Нельзя даже сравнивать предыдущий старт с территории НИИАП, когда «Унион» нужно было только переправить на ракетодром Ионосферного института, но все же печальный опыт с молодыми инженерами, случайно оставшимися в центральной кабине, сейчас несомненно учитывался.
Здесь бы, конечно, никогда такого не произошло. Сам Набатников осматривал каждый отсек гигантского диска, низко согнувшись, до боли в спине ходил по трубчатым коридорам, заглядывая в камеры. Освещение прекрасное, не хуже, чем в гостиных и каютах комфортабельного дизель-электрохода. Ему представлялось, что после испытаний «Унион» переоборудуют и вместо камер здесь появятся действительно каюты для желающих испытать космическое путешествие на необычном лайнере-дирижабле. Абсолютно безопасный полет. Сотни пассажиров плавно спускаются на землю в назначенный пункт. А пока не лаборанткой Нюрой Мингалевой проверялись новые ярцевские аккумуляторы, а заводскими инженерами. Они прилетели сюда специально. Но и этого мало: окончательную проверку производил Борис Захарович Дерябин, он же испытывал всю автоматику, радиоаппаратуру и телеметрические устройства.
Наконец все люки и центральный вход «Униона» были опечатаны, и теперь за работой аппаратуры и поведением животных следили только на расстоянии в лабораториях института.
Пассажиров «Униона» уложили спать в десять часов вечера. Ни Поярков, ни тем более Димка Багрецов не смогли бы заснуть так рано. Но их положили в специально оборудованную для этого комнату, где главный врач «Униона» Марк Миронович включил аппараты «электросна» и, поручив медсестре наблюдать за спящими, осторожно вышел на цыпочках.
Вадим открыл глаза, протер их и снова приоткрыл чуточку. Перед ним стояла какая-то бесформенная фигура, похожая на водолаза. Наверное, это сон.

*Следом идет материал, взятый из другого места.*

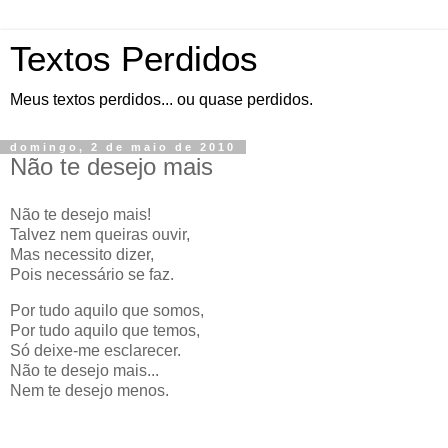
Textos Perdidos
Meus textos perdidos... ou quase perdidos.
domingo, 2 de maio de 2010
Não te desejo mais
Não te desejo mais!
Talvez nem queiras ouvir,
Mas necessito dizer,
Pois necessário se faz.
Por tudo aquilo que somos,
Por tudo aquilo que temos,
Só deixe-me esclarecer.
Não te desejo mais...
Nem te desejo menos.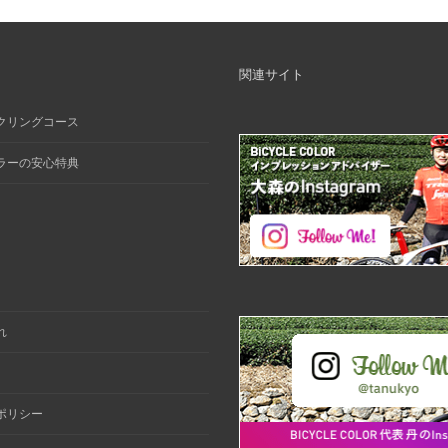
関連サイト
クリングコース
ラーの安心特典
れ
ポリシー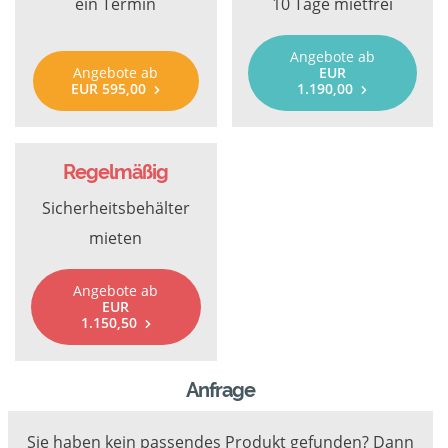
ein Termin
10 Tage mietfrei
Angebote ab
Angebote ab
EUR
EUR 595,00
1.190,00
Regelmäßig
Sicherheitsbehälter
mieten
Angebote ab
EUR
1.150,50
Anfrage
Sie haben kein passendes Produkt gefunden? Dann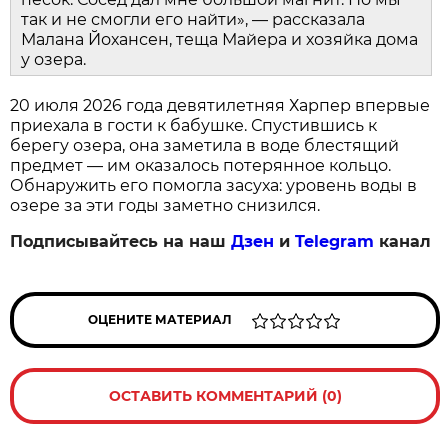
так и не смогли его найти», — рассказала
Малана Йохансен, теща Майера и хозяйка дома
у озера.
20 июля 2026 года девятилетняя Харпер впервые
приехала в гости к бабушке. Спустившись к
берегу озера, она заметила в воде блестящий
предмет — им оказалось потерянное кольцо.
Обнаружить его помогла засуха: уровень воды в
озере за эти годы заметно снизился.
Подписывайтесь на наш
Дзен
и
Telegram
канал
ОЦЕНИТЕ МАТЕРИАЛ
ОСТАВИТЬ КОММЕНТАРИЙ (0)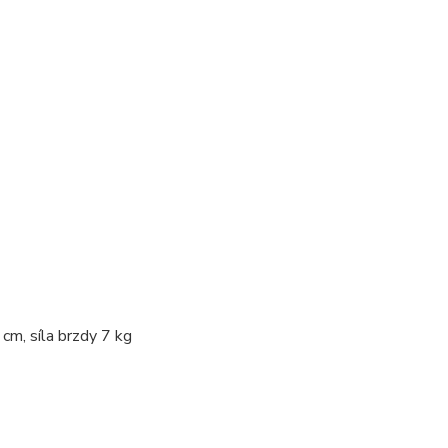
cm, síla brzdy 7 kg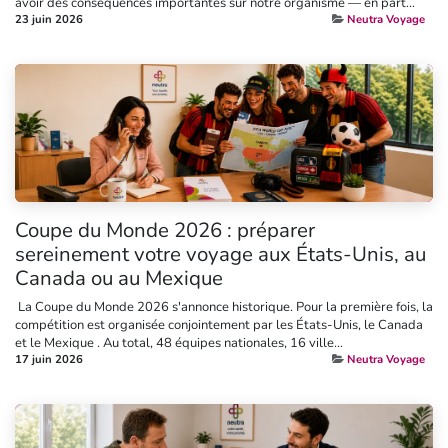
avoir des conséquences importantes sur notre organisme — en part...
23 juin 2026
Neutra Voyage
Coupe du Monde 2026 : préparer
sereinement votre voyage aux États-Unis, au
Canada ou au Mexique
​ La Coupe du Monde 2026 s'annonce historique. Pour la première fois, la
compétition est organisée conjointement par les États-Unis, le Canada
et le Mexique . Au total, 48 équipes nationales, 16 ville...
17 juin 2026
Neutra Voyage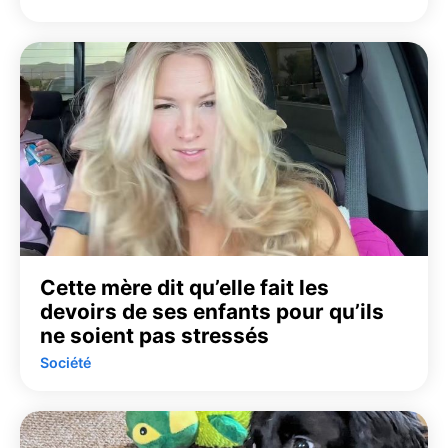
Cette mère dit qu’elle fait les
devoirs de ses enfants pour qu’ils
ne soient pas stressés
Société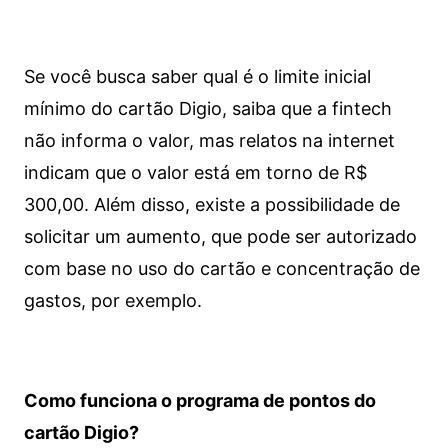
Se você busca saber qual é o limite inicial
mínimo do cartão Digio, saiba que a fintech
não informa o valor, mas relatos na internet
indicam que o valor está em torno de R$
300,00. Além disso, existe a possibilidade de
solicitar um aumento, que pode ser autorizado
com base no uso do cartão e concentração de
gastos, por exemplo.
Como funciona o programa de pontos do
cartão Digio?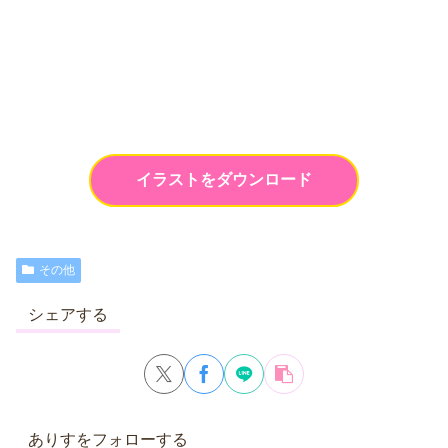
イラストをダウンロード
その他
シェアする
ありすをフォローする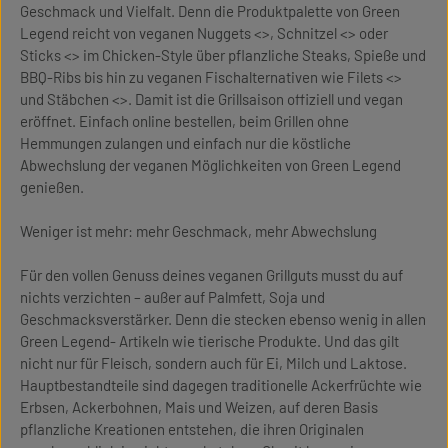
Geschmack und Vielfalt. Denn die Produktpalette von Green
Legend reicht von veganen Nuggets <>, Schnitzel <> oder
Sticks <> im Chicken-Style über pflanzliche Steaks, Spieße und
BBQ-Ribs bis hin zu veganen Fischalternativen wie Filets <>
und Stäbchen <>. Damit ist die Grillsaison offiziell und vegan
eröffnet. Einfach online bestellen, beim Grillen ohne
Hemmungen zulangen und einfach nur die köstliche
Abwechslung der veganen Möglichkeiten von Green Legend
genießen.
Weniger ist mehr: mehr Geschmack, mehr Abwechslung
Für den vollen Genuss deines veganen Grillguts musst du auf
nichts verzichten – außer auf Palmfett, Soja und
Geschmacksverstärker. Denn die stecken ebenso wenig in allen
Green Legend- Artikeln wie tierische Produkte. Und das gilt
nicht nur für Fleisch, sondern auch für Ei, Milch und Laktose.
Hauptbestandteile sind dagegen traditionelle Ackerfrüchte wie
Erbsen, Ackerbohnen, Mais und Weizen, auf deren Basis
pflanzliche Kreationen entstehen, die ihren Originalen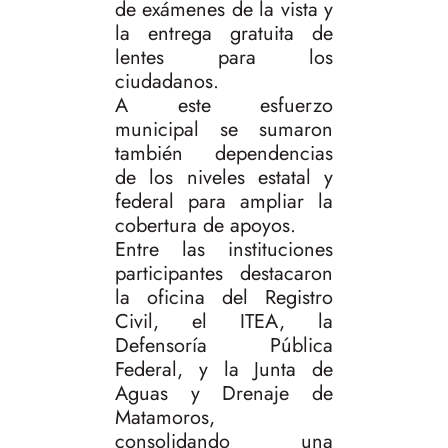
de exámenes de la vista y
la entrega gratuita de
lentes para los
ciudadanos.
A este esfuerzo
municipal se sumaron
también dependencias
de los niveles estatal y
federal para ampliar la
cobertura de apoyos.
Entre las instituciones
participantes destacaron
la oficina del Registro
Civil, el ITEA, la
Defensoría Pública
Federal, y la Junta de
Aguas y Drenaje de
Matamoros,
consolidando una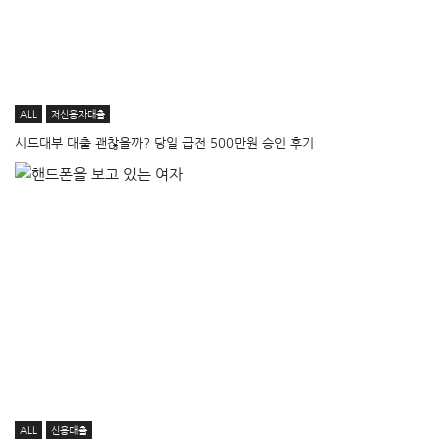
ALL
저신용자대출
시드대부 대출 괜찮을까? 당일 급전 500만원 승인 후기
ALL
신용대출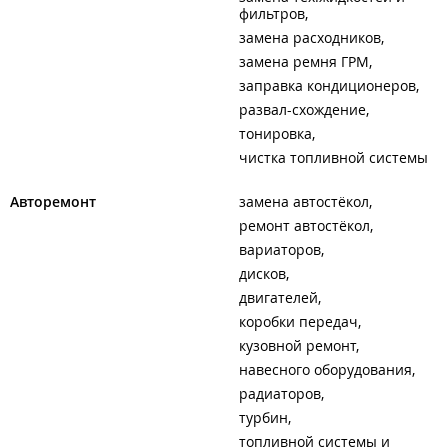
фильтров
замена расходников
замена ремня ГРМ
заправка кондиционеров
развал-схождение
тонировка
чистка топливной системы
Авторемонт
замена автостёкол
ремонт автостёкол
вариаторов
дисков
двигателей
коробки передач
кузовной ремонт
навесного оборудования
радиаторов
турбин
топливной системы и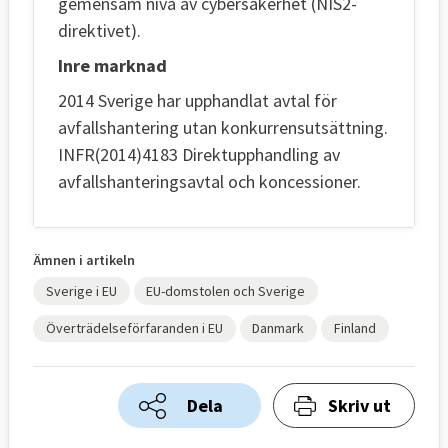
gemensam nivå av cybersäkerhet (NIS2-
direktivet).
Inre marknad
2014 Sverige har upphandlat avtal för
avfallshantering utan konkurrensutsättning.
INFR(2014)4183 Direktupphandling av
avfallshanteringsavtal och koncessioner.
Ämnen i artikeln
Sverige i EU
EU-domstolen och Sverige
Överträdelseförfaranden i EU
Danmark
Finland
Dela
Skriv ut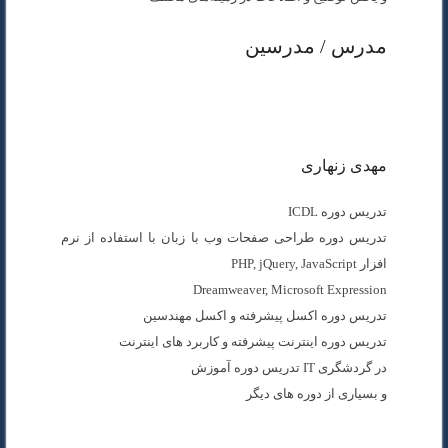
مدرس / مدرسین
مهدی زنهاری
تدریس دوره ICDL
تدریس دوره طراحی صفحات وب با زبان با استفاده از نرم
افزار PHP, jQuery, JavaScript
Dreamweaver, Microsoft Expression
تدریس دوره اکسل پیشرفته و اکسل مهندسین
تدریس دوره اینترنت پیشرفته و کاربرد های اینترنت
در گردشگری IT تدریس دوره آموزش
و بسیاری از دوره های دیگر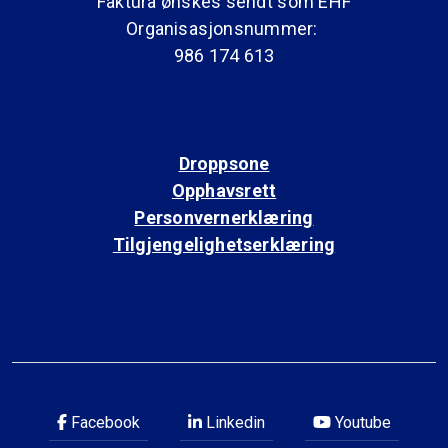
Faktura ønskes sendt som EHF
Organisasjonsnummer:
986 174 613
Droppsone
Opphavsrett
Personvernerklæring
Tilgjengelighetserklæring
Facebook
Linkedin
Youtube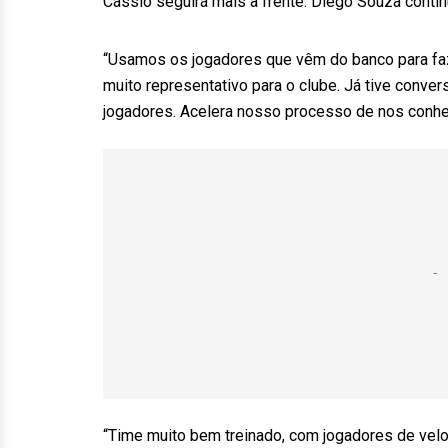
Cássio seguirá mais à frente. Diego Souza conti
“Usamos os jogadores que vêm do banco para faze
muito representativo para o clube. Já tive conve
jogadores. Acelera nosso processo de nos conhece
“Time muito bem treinado, com jogadores de velo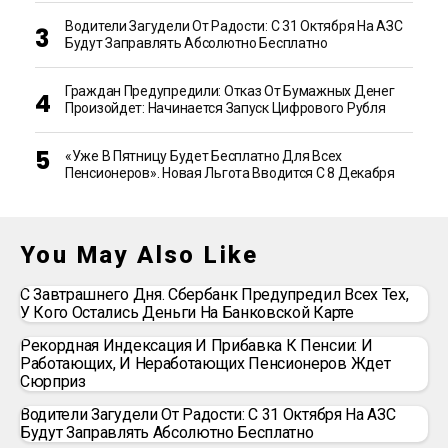
Водители Загудели От Радости: С 31 Октября На АЗС
Будут Заправлять Абсолютно Бесплатно
Граждан Предупредили: Отказ От Бумажных Денег
Произойдет: Начинается Запуск Цифрового Рубля
«Уже В Пятницу Будет Бесплатно Для Всех
Пенсионеров». Новая Льгота Вводится С 8 Декабря
You May Also Like
С Завтрашнего Дня. Сбербанк Предупредил Всех Тех,
У Кого Остались Деньги На Банковской Карте
Рекордная Индексация И Прибавка К Пенсии: И
Работающих, И Неработающих Пенсионеров Ждет
Сюрприз
Водители Загудели От Радости: С 31 Октября На АЗС
Будут Заправлять Абсолютно Бесплатно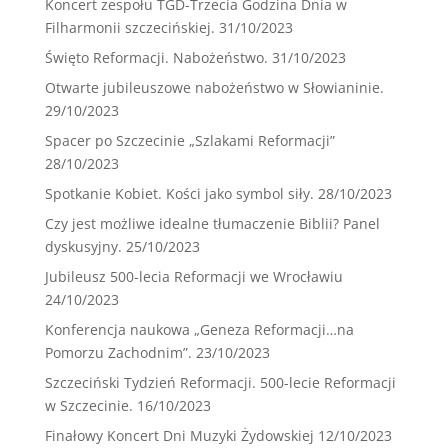
Koncert zespołu TGD-Trzecia Godzina Dnia w
Filharmonii szczecińskiej.
31/10/2023
Święto Reformacji. Nabożeństwo.
31/10/2023
Otwarte jubileuszowe nabożeństwo w Słowianinie.
29/10/2023
Spacer po Szczecinie „Szlakami Reformacji”
28/10/2023
Spotkanie Kobiet. Kości jako symbol siły.
28/10/2023
Czy jest możliwe idealne tłumaczenie Biblii? Panel
dyskusyjny.
25/10/2023
Jubileusz 500-lecia Reformacji we Wrocławiu
24/10/2023
Konferencja naukowa „Geneza Reformacji…na
Pomorzu Zachodnim”.
23/10/2023
Szczeciński Tydzień Reformacji. 500-lecie Reformacji
w Szczecinie.
16/10/2023
Finałowy Koncert Dni Muzyki Żydowskiej
12/10/2023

— Довольно спать, — послышался гулкий и странный голос Пояркова. — Как старики говорят: «Царство небесное проспишь».
Он уже был готов к полету, одетый в скафандр, и сейчас говорил, не поднимая прозрачного шлема.
У Багрецова невольно мелькнула мысль: «А ведь мы скоро будем в этом «царстве небесном». Царстве вечного холода, тьмы, пустоты… — Он вздрогнул, поежился и тут же поспешил себя успокоить: — Нет, это говорится в другом, мистическом смысле. «Царство небесное» сулят после смерти… А мы ведь тоже можем…»
До того рассержен был Вадим этой нелепой мыслью, что мгновенно вскочил с постели, готовый сразу же надеть скафандр и лететь, лететь куда угодно, забыв о своем позорном малодушии.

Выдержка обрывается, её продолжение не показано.